Personal information
- Nickname: Chuck Davey
- Born: Charles Pierce Davey May 3, 1925 Michigan, United States
- Died: December 4, 2002 (aged 77) Michigan, United States
- Weight: Welterweight

Boxing career
- Stance: Southpaw

Boxing record
- Total fights: 49
- Wins: 42
- Win by KO: 26
- Losses: 5
- Draws: 2

= Charles Pierce Davey =

American boxer

Charles Pierce "Chuck" Davey (May 3, 1925 – December 4, 2002) was an American welterweight boxer and boxing commissioner for the state of Michigan. Davey earned both a Bachelors and Masters degree from Michigan State University.He has been inducted into both the Michigan State University and the State of Michigan Sports Hall of Fames.

== Career ==

Davey's official record contains 42 winning bouts (including 26 knockouts), 5 losses (2 knockouts), and 2 draws. Some of his more notable opponents included Rocky Graziano, Ike Williams, and Carmen Basilio. He originally boxed for the Michigan State University team, was the only four time NCAA champion, and was a member of Team USA for boxing in the 1948 Summer Olympics.

Davey's style was considered unorthodox at the time because he was left-handed and often referred to as a southpaw. This initial upstart resulted in 39 straight wins until he met with Kid Gavilán (often written "Kid Gavilan" at the time) in 1953. The shadow of his first loss followed Davey for a long time:

Davey, a southpaw powderpuff puncher with fancy-Dan footwork, stayed on even terms with Gavilan for the first two rounds. In Round 3, Gavilan opened up with one of his famed flurries, pummeling with lefts, rights and his own uppercutting bolo punch. Davey, bewildered by the barrage, was dumped to the canvas for a nine count, the first time he had ever been knocked down. From then on it was just a matter of time, and Gavilan took his time. In Rounds 5 and 6, Gavilan switched styles and fought southpaw too, "just for the fun of it.

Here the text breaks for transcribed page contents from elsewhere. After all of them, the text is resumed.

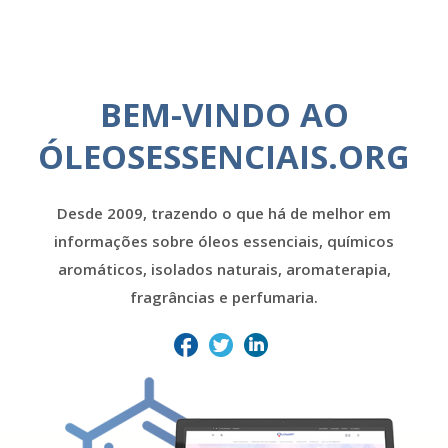
BEM-VINDO AO
ÓLEOSESSENCIAIS.ORG
Desde 2009, trazendo o que há de melhor em
informações sobre óleos essenciais, químicos
aromáticos, isolados naturais, aromaterapia,
fragrâncias e perfumaria.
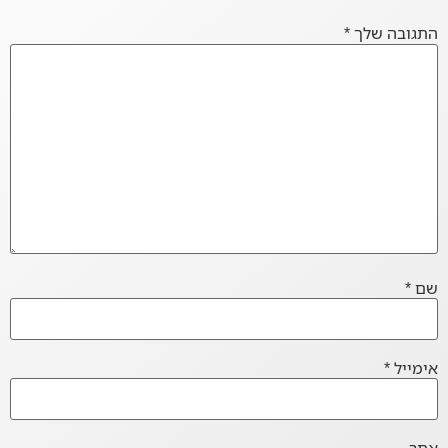
התגובה שלך
*
שם
*
אימייל
*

Shortly after the loss to Gavilan, Davey retired and spent some time as a sports announcer and was appointed Boxing Commissioner of Michigan by Governor George Romney. He was also active in the WBA and was the first President of the USBA. Davey developed a successful insurance agency, often employing retired Detroit celebrity athletes. He spent much of his time traveling and raising his family.

== Family ==

Davey was born to parents John Leo and Virginia. His mother's side of the family, her maiden name being Pierce, owned a large portion of land in Oscoda, Michigan on Lake Van Etten, which is located beside Wurtsmith Air Force Base. The Pierce family built cottages on a point of land jutting into the waters of Lake Van Etten, giving it the name "Pierce's Point."
Davey was one of four siblings— older brother John Leo II, younger brother Berten Edward, and sister Margaret.

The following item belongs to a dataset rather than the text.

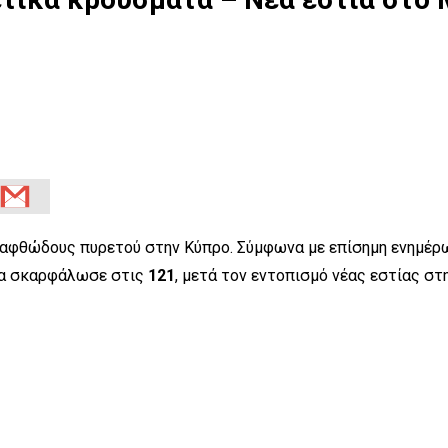
υ αφθώδους πυρετού στην Κύπρο. Σύμφωνα με επίσημη ενημέρω
ια σκαρφάλωσε στις
121
, μετά τον εντοπισμό νέας εστίας στ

While Davey spent most of his youth and adulthood in the metro-Detroit area, he summered in Oscoda with his parents and brothers, his wife Patricia, and his nine children: Maureen, Charles Pierce II, Patrick, Cathleen, Colleen, Kerry, Laurie, Michael, and Joseph. In his spare time he traveled much of the world and maintained an active lifestyle, sometimes running marathons into his mid sixties and early seventies. He had 26 grandchildren.

== Accident and death ==

In 1998, while bodysurfing in the ocean, he was picked up by a wave and slammed onto the shore line. He broke a vertebra in his neck, leaving him paralyzed from the neck down. Davey died on December 4, 2002, at the age of 77, of complications resulting from his paralysis.